By the end of 2021, the amount of foreign debt reached almost USD 15 billion (over 100% of GDP). Compared to the previous year, it was possible to significantly increase the volume of foreign exchange reserves to approximately USD 600 million.
Banking system
The banking sector is relatively developed and functional. There are currently 20 commercial banks operating in the country, offering most standard services, including letters of credit. Internet and mobile banking are widespread in the country. A list of banks with contacts and information on each of them can be found on the website of the central bank (Reserve Bank of Zimbabwe). Access to credit financing for entrepreneurs is relatively good; in the latest edition of the World Bank’s Doing Business Index in 2020, Zimbabwe was ranked 67th out of 190 countries in this category.
Tax system
The Zimbabwe Revenue Authority (ZIMRA) is responsible for collecting taxes and duties. The tax system is quite confusing. It is based on the principle of taxation of income at source in Zimbabwe and not on the principle of tax residency.

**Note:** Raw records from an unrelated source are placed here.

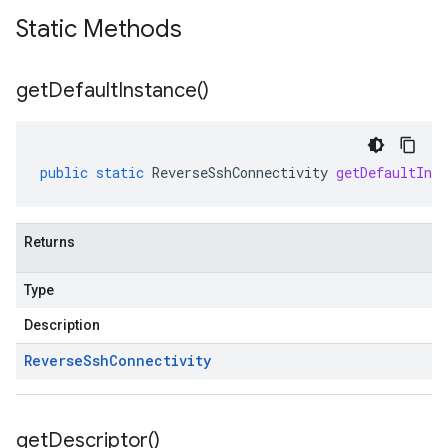
Static Methods
get
Default
Instance(
)
public
static
ReverseSshConnectivity
getDefaultInst
Returns
Type
Description
Reverse
Ssh
Connectivity
get
Descriptor(
)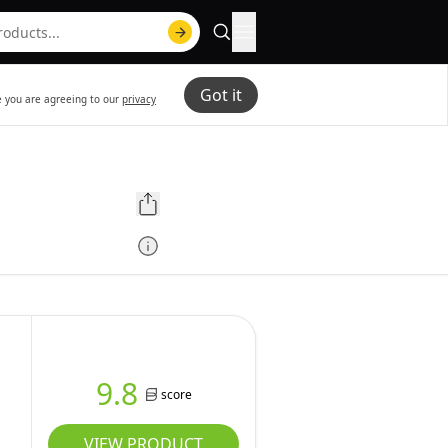
Got it
te you are agreeing to our
privacy
9.8
score
VIEW PRODUCT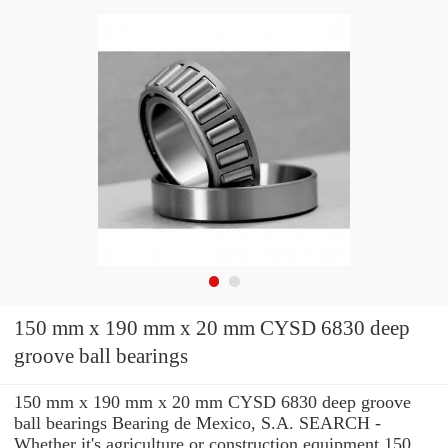
150 mm x 190 mm x 20 mm CYSD 6830 deep
groove ball bearings
150 mm x 190 mm x 20 mm CYSD 6830 deep groove
ball bearings Bearing de Mexico, S.A. SEARCH -
Whether it's agriculture or construction equipment 150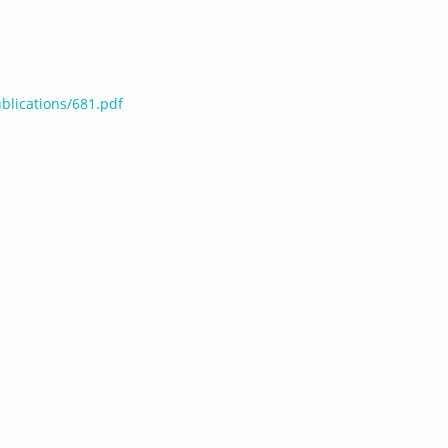
blications/681.pdf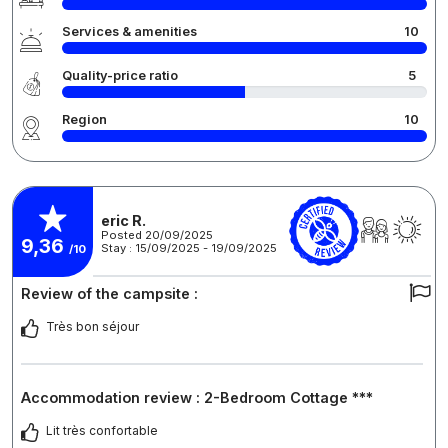
Services & amenities
10
Quality-price ratio
5
Region
10
eric R.
Posted 20/09/2025
9,36
Stay : 15/09/2025 - 19/09/2025
/10
Review of the campsite :
Très bon séjour
Accommodation review : 2-Bedroom Cottage ***
Lit très confortable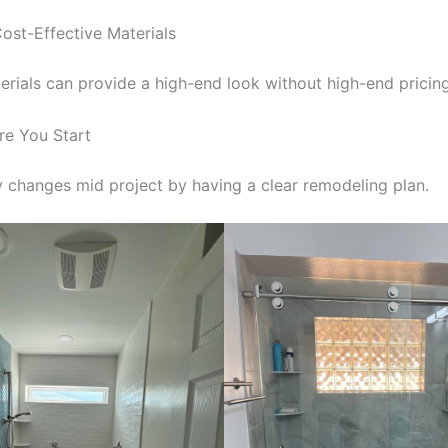
ost-Effective Materials
rials can provide a high-end look without high-end pricing
re You Start
y changes mid project by having a clear remodeling plan.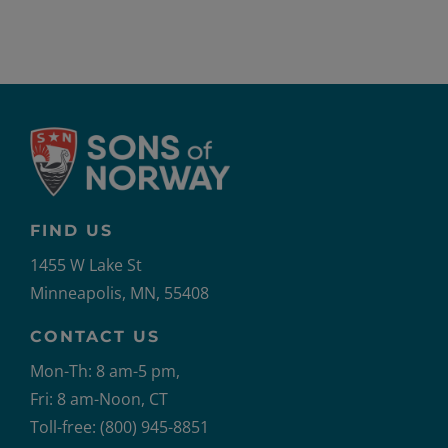
FIND US
1455 W Lake St
Minneapolis, MN, 55408
CONTACT US
Mon-Th: 8 am-5 pm,
Fri: 8 am-Noon, CT
Toll-free: (800) 945-8851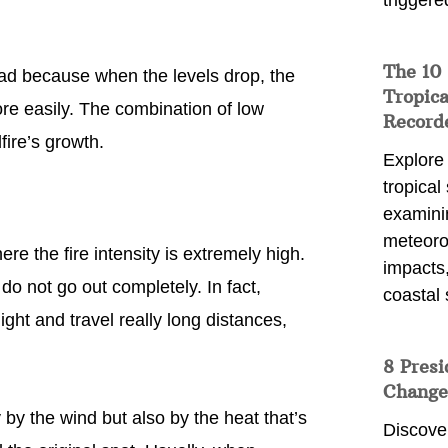
triggere
The 10
read because when the levels drop, the
Tropica
re easily. The combination of low
Record
fire’s growth.
Explore
tropical
examini
meteoro
re the fire intensity is extremely high.
impacts,
do not go out completely. In fact,
coastal 
ht and travel really long distances,
8 Presi
Change
by the wind but also by the heat that’s
Discove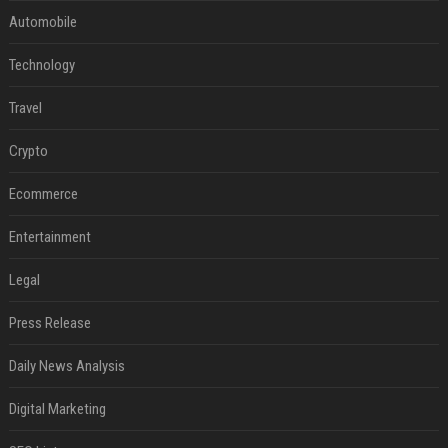
Automobile
Technology
Travel
Crypto
Ecommerce
Entertainment
Legal
Press Release
Daily News Analysis
Digital Marketing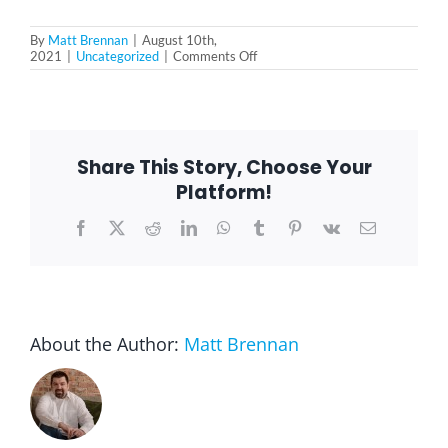
By
Matt Brennan
|
August 10th,
on
2021
|
Uncategorized
|
Comments Off
Loneliness
and
Social
Isolation
for
Seniors
Share This Story, Choose Your
Platform!
Facebook
X
Reddit
LinkedIn
WhatsApp
Tumblr
Pinterest
Vk
Email
About the Author:
Matt Brennan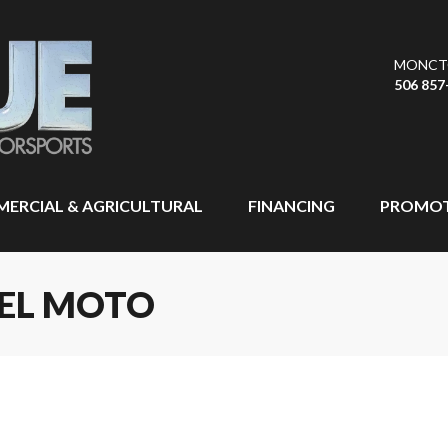
MONCT
506 857
ERCIAL & AGRICULTURAL
FINANCING
PROMOT
EEL MOTO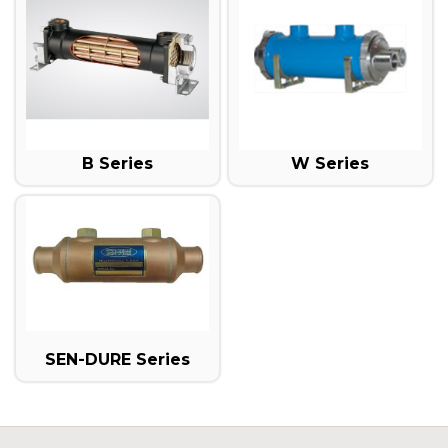
B Series
W Series
SEN-DURE Series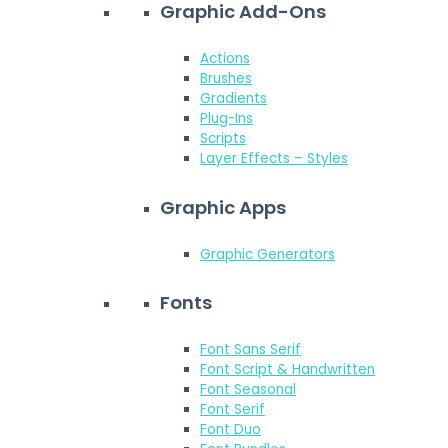
Graphic Add-Ons
Actions
Brushes
Gradients
Plug-Ins
Scripts
Layer Effects – Styles
Graphic Apps
Graphic Generators
Fonts
Font Sans Serif
Font Script & Handwritten
Font Seasonal
Font Serif
Font Duo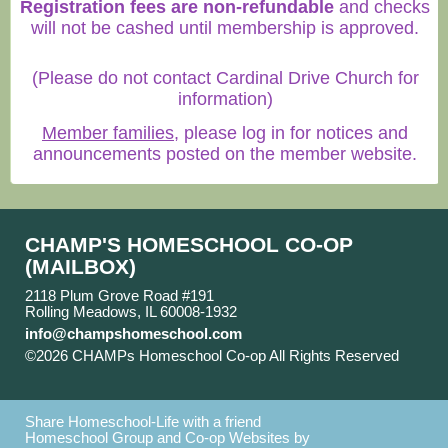
Registration fees are non-refundable
and checks
will not be cashed until membership is approved.
(Please do not contact Cardinal Drive Church for
information)
Member families
, please log in for notices and
announcements posted on the member website.
CHAMP'S HOMESCHOOL CO-OP
(MAILBOX)
2118 Plum Grove Road #191
Rolling Meadows, IL 60008-1932
info@champshomeschool.com
©2026 CHAMPs Homeschool Co-op All Rights Reserved
Skip to Main Content
Share Homeschool-Life with a friend
Homeschool Group and Co-op Websites by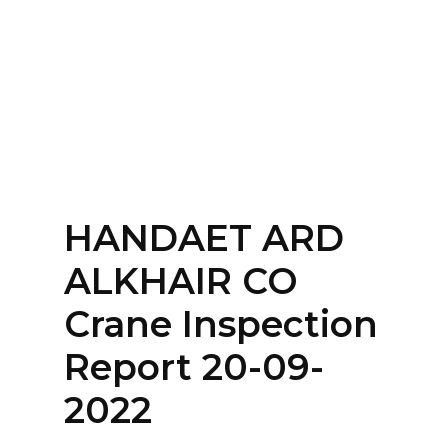
Home
About
Services
Contact Us
HANDAET ARD
Login
ALKHAIR CO
Crane Inspection
Report 20-09-
2022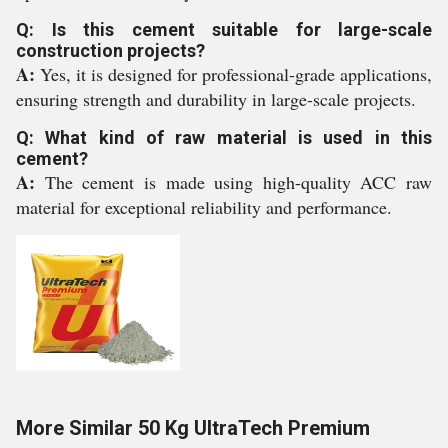
Q: Is this cement suitable for large-scale
construction projects?
A:
Yes, it is designed for professional-grade applications,
ensuring strength and durability in large-scale projects.
Q: What kind of raw material is used in this
cement?
A:
The cement is made using high-quality ACC raw
material for exceptional reliability and performance.
More Similar 50 Kg UltraTech Premium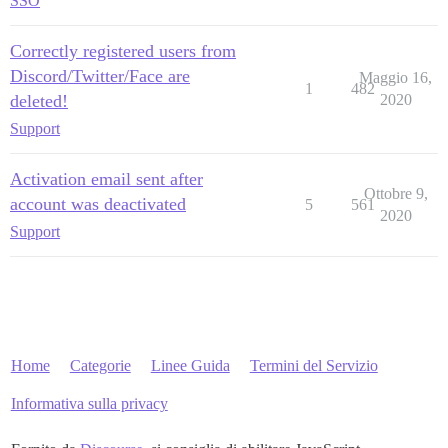
SSO
Correctly registered users from
Discord/Twitter/Face are
Maggio 16,
1
482
deleted!
2020
Support
Activation email sent after
Ottobre 9,
account was deactivated
5
561
2020
Support
Home
Categorie
Linee Guida
Termini del Servizio
Informativa sulla privacy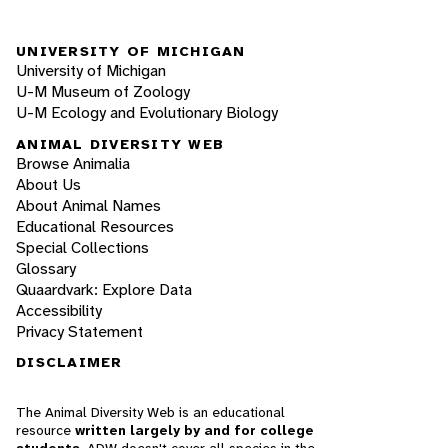
UNIVERSITY OF MICHIGAN
University of Michigan
U-M Museum of Zoology
U-M Ecology and Evolutionary Biology
ANIMAL DIVERSITY WEB
Browse Animalia
About Us
About Animal Names
Educational Resources
Special Collections
Glossary
Quaardvark: Explore Data
Accessibility
Privacy Statement
DISCLAIMER
The Animal Diversity Web is an educational
resource
written largely by and for college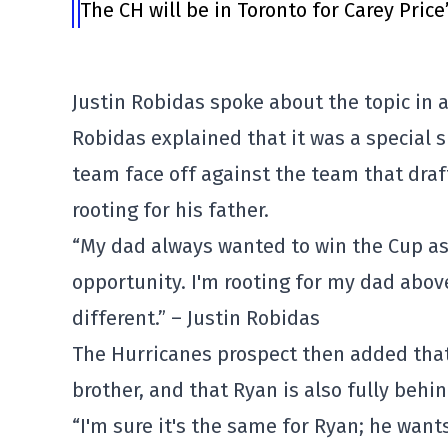
The CH will be in Toronto for Carey Price
Justin Robidas spoke about the topic in
Robidas explained that it was a special s
team face off against the team that draf
rooting for his father.
“My dad always wanted to win the Cup as a
opportunity. I'm rooting for my dad above 
different.” – Justin Robidas
The Hurricanes prospect then added that
brother, and that Ryan is also fully behin
“I'm sure it's the same for Ryan; he want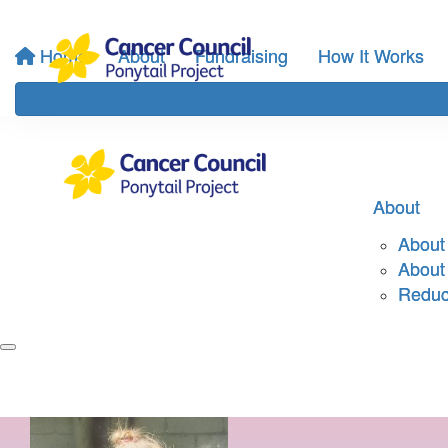
Home
About
Fundraising
How It Works
About
About 
About
Reduci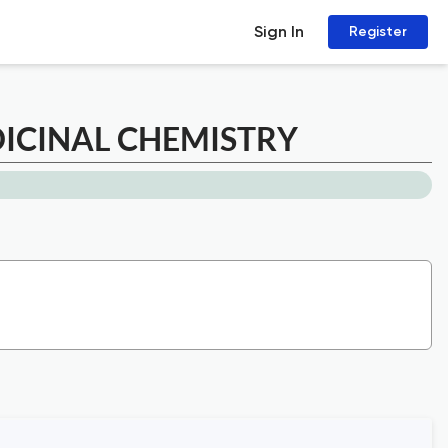
Sign In
Register
ICINAL CHEMISTRY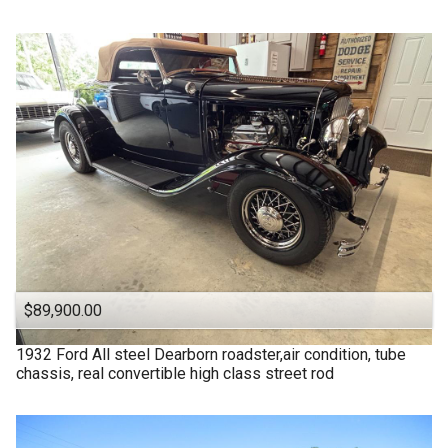
$89,900.00
1932
Ford
All steel Dearborn roadster,air condition, tube
chassis, real convertible high class street rod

The standard rate of corporate income tax is 24.72% (the basic rate is 24% plus a 3% contribution to the fight against AIDS).
The personal income tax rate is progressive according to the amount of annual income:
- up to $1,200: 0
- $1,201 – $3,600: 0 + 20% for each $1,200 over
- $3,601 – $12,000: $480 + 25% for each $3,600 over
- $12,001-$24,000: $2,580 + 30% for each $12,000 over $12,000
- $24,001-$36,000: $6,180 + 35% for each $24,000 over $24,000
- over $36,000: $10,380 + 40% for each $36,000 over
Other income of natural persons (from business, rental, etc.) is taxed at the corporate rate, i.e. 24.72%.
VAT: The standard VAT rate is 14.5%. Basic foodstuffs, equipment for the production and supply of electricity and drinking water for households are exempt from the tax.